# [GIVEN DATA]
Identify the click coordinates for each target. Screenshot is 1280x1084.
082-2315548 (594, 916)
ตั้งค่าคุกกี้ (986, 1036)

...

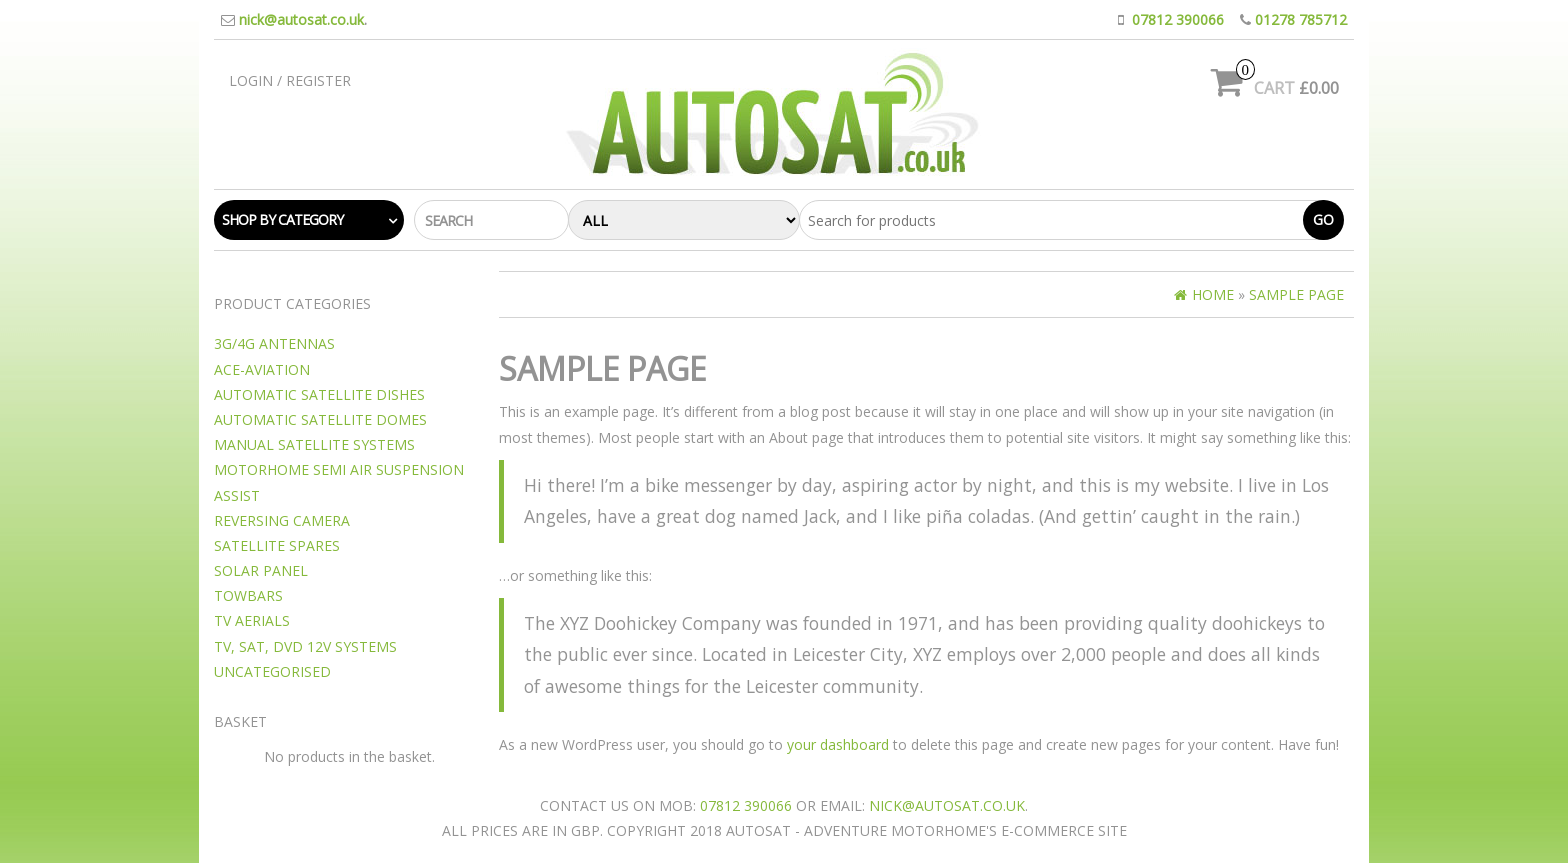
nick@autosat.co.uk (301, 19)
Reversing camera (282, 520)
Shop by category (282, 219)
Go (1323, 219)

* * *

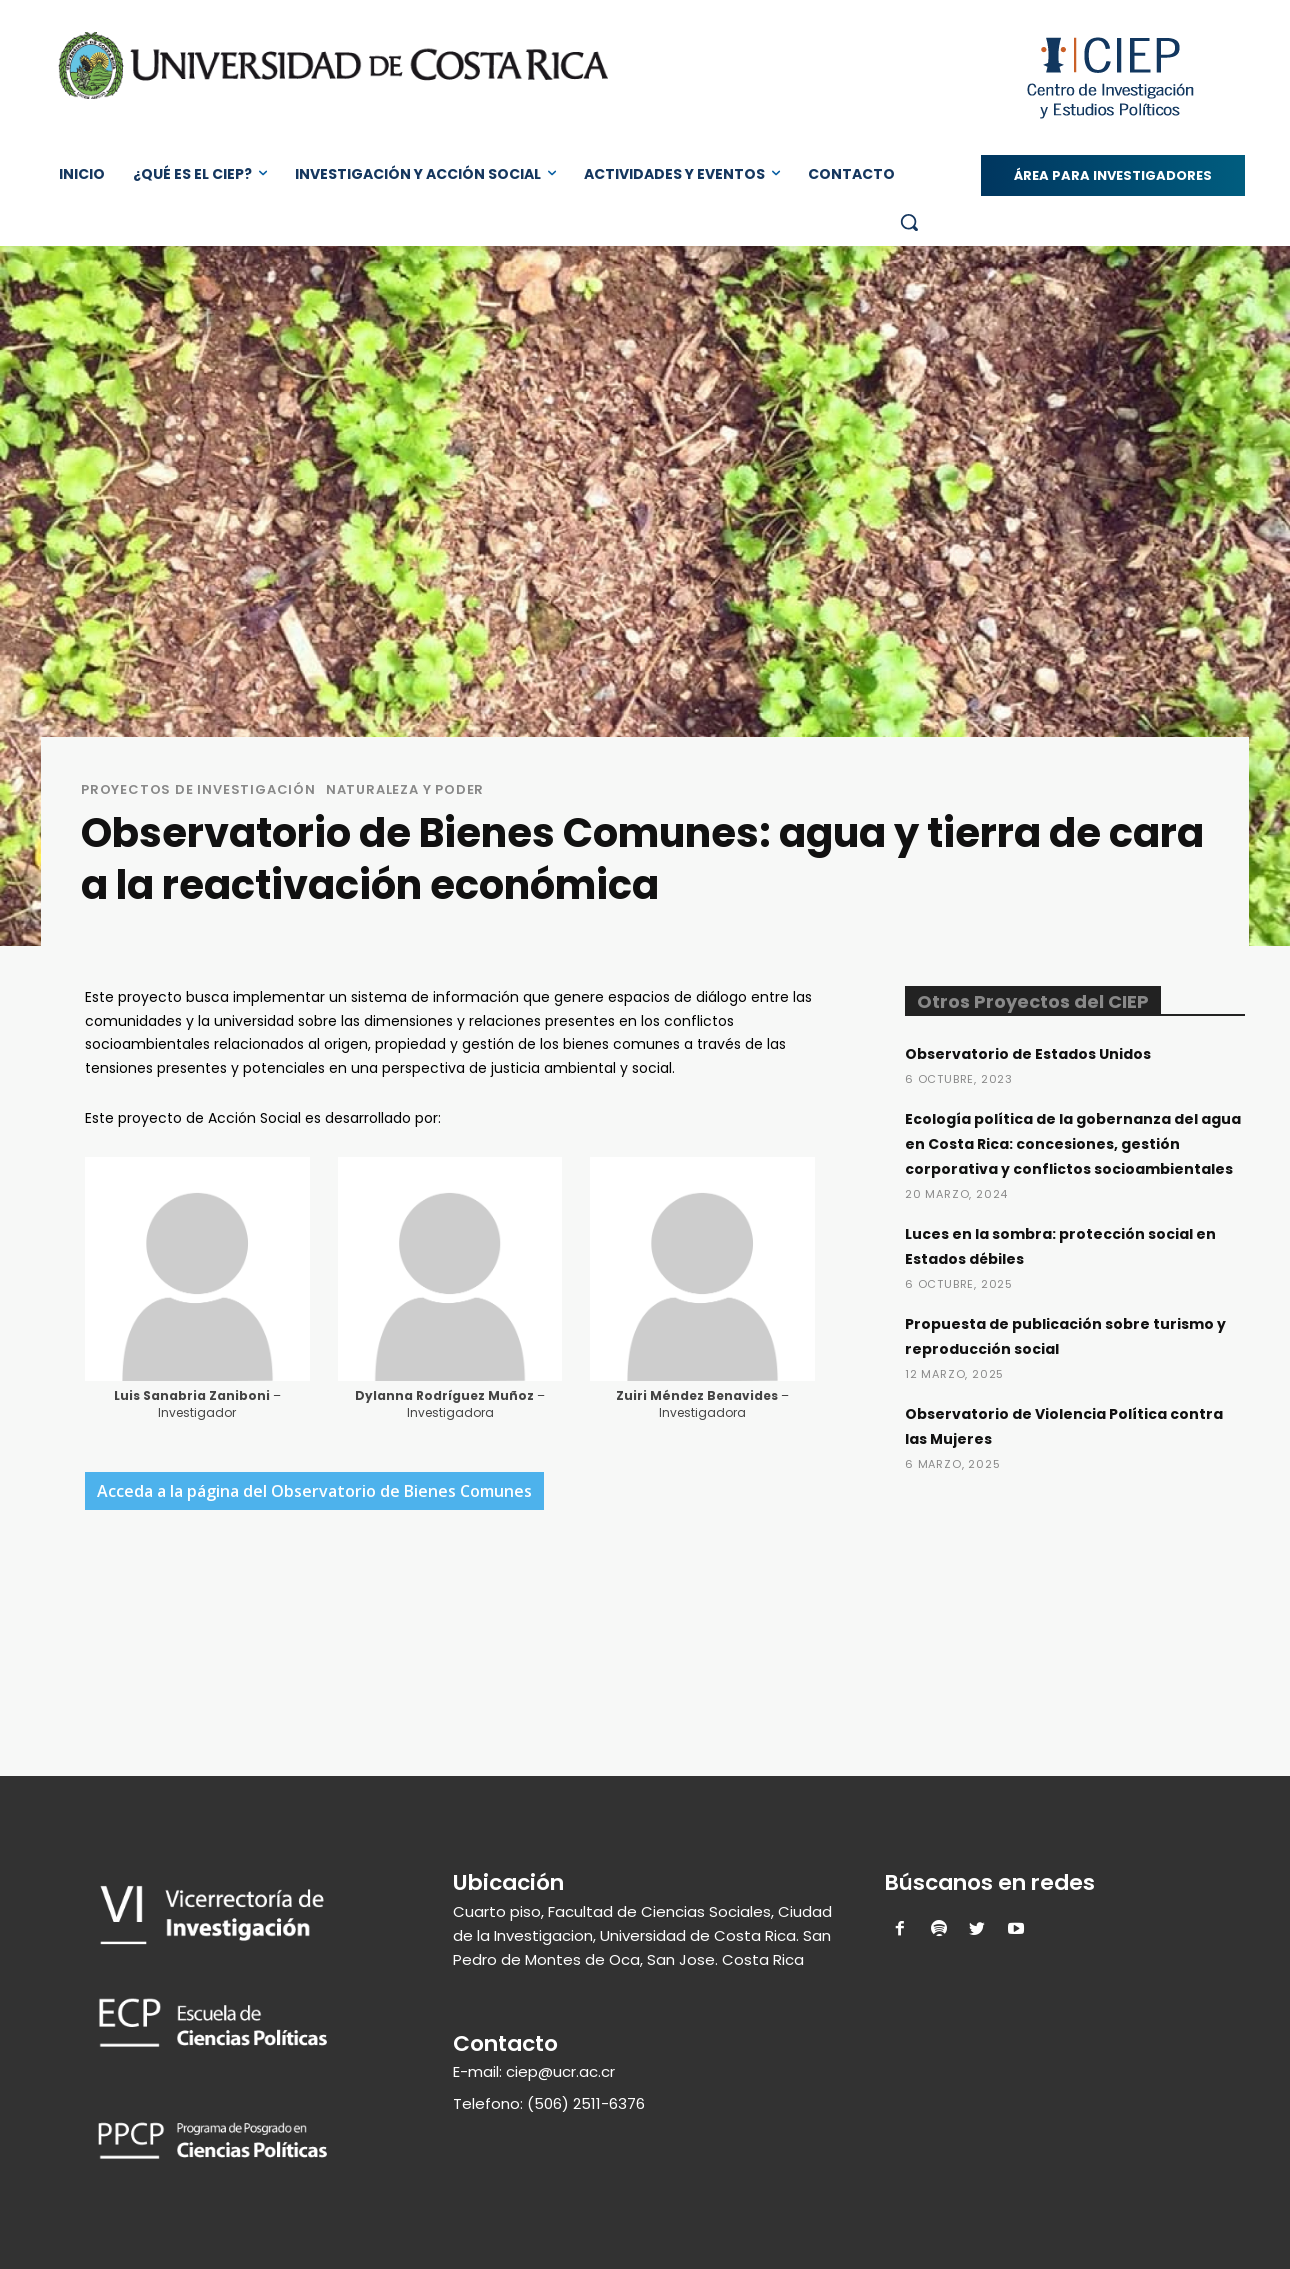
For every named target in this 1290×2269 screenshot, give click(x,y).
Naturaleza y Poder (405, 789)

# [REQUIREMENT]
Your task is to copy each line from the material above that includes the word "target".

# [RESPONSE TO THIS TASK]
Identify the click coordinates for each target. Screenshot is 1280x1084.
For every named target in this 1290×2269 screenshot, give click(x,y).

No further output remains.